« Mon désir le plus ardent » – Pete Fromm -Gallmeister/Americana, traduit par Juliane Nivelt

« Prologue

Les coups d’œil. Les regards ébahis. Les œillades furtives. Ils plongent Dalt dans une fureur biblique. À deux doigts du châtiment divin. Du calme, mon grand, ce n’est pas pour moi. Une vieille chouette en fauteuil roulant, le bras secoué de spasmes? Ils en ont vu d’autres. Allons, allons. Ce qui fait tourner les têtes, ce qui décroche les mâchoires, c’est Dalt en train de pousser le fauteuil. Dalt, l’inspiration originelle du David de Michel-Ange, maqué par une harpie? Évidemment qu’ils nous fixent, évidemment qu’ils se posent des questions. Je m’en pose bien, moi.

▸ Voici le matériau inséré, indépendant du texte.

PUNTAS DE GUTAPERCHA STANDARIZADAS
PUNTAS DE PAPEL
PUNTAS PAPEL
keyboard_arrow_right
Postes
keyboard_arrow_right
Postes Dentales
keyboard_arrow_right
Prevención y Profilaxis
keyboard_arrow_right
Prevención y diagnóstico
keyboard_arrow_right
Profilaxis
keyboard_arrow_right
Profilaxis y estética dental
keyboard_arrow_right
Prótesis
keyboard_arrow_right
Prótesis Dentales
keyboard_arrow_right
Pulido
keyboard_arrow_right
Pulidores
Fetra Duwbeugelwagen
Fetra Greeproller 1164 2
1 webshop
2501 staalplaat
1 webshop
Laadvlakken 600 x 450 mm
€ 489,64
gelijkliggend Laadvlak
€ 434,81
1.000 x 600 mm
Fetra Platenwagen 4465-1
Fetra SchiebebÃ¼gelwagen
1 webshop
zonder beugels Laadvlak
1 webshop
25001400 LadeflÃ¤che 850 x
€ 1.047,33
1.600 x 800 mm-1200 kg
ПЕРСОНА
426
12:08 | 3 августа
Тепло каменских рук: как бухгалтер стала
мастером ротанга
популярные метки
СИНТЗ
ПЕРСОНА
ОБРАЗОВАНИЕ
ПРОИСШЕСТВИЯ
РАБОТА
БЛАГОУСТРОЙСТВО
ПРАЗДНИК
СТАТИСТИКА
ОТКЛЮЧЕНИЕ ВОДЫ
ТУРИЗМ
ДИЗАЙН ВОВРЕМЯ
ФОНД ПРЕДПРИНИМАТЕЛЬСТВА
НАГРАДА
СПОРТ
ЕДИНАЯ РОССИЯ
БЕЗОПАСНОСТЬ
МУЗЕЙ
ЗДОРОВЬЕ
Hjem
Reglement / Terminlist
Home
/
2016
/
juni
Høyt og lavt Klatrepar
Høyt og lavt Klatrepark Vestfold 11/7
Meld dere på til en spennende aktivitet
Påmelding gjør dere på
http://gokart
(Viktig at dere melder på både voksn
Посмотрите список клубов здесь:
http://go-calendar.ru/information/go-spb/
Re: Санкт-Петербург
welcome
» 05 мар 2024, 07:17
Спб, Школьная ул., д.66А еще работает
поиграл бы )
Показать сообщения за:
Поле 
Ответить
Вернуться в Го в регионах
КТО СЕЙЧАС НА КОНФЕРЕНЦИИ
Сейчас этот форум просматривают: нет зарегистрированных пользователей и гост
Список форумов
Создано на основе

Mais si je suis dans un bon jour, que les mots glissent facilement le long de mes synapses en loques, je leur dis:

-Et encore, ça, ce n’est rien. Vous devriez nous voir au lit.

Voilà qui leur en bouche un coin. »

Voilà. C’est ainsi que commence ce roman qui m’a totalement bouleversée, émue, mais aussi amusée. Vous entendez ce ton ? Cette ironie douce amère?  C’est la voix de Maddy qui va nous raconter son histoire, indissociable de celle de l’homme de sa vie, Dalton, le beau, très beau Dalton. Tous deux sont des guides de rivière dans  le Wyoming. Leur rencontre, alors que Maddy, 20 ans, vit avec Troy qui en a 32 et qu’elle a juré de ne jamais s’éprendre d’ un garçon de son âge, leur rencontre est indescriptible; ce sont deux aimants qui se rapprochant un peu ne peuvent que se retrouver collés l’un à l’autre, avec la certitude que c’est pour toujours, c’est une fusion charnelle et mentale aussi ( je n’aime pas le mot « spirituelle » pour ces deux-là ) . Alors pour tout vous dire je ne suis pas une adepte du roman d’amour. Quand l’amour est le sujet central. Pourtant ici c’est le cas, c’est un amour incroyable, comme chacun de nous je pense peut en rêver, en espérer la rencontre dans sa vie. Et pourquoi alors est-ce que j’ai autant aimé ce livre? Mais parce qu’on a ici une écriture, un tempérament absolument prodigieux et jamais jamais de sirop. J’avais connu le même émerveillement en lisant « Lucy in the sky », et surtout « Comment tout a commencé », plein d’une tension terrible (si vous l’avez lu, vous souvenez-vous de la chasse à l’hirondelle d’Abilene ? Inoubliable. )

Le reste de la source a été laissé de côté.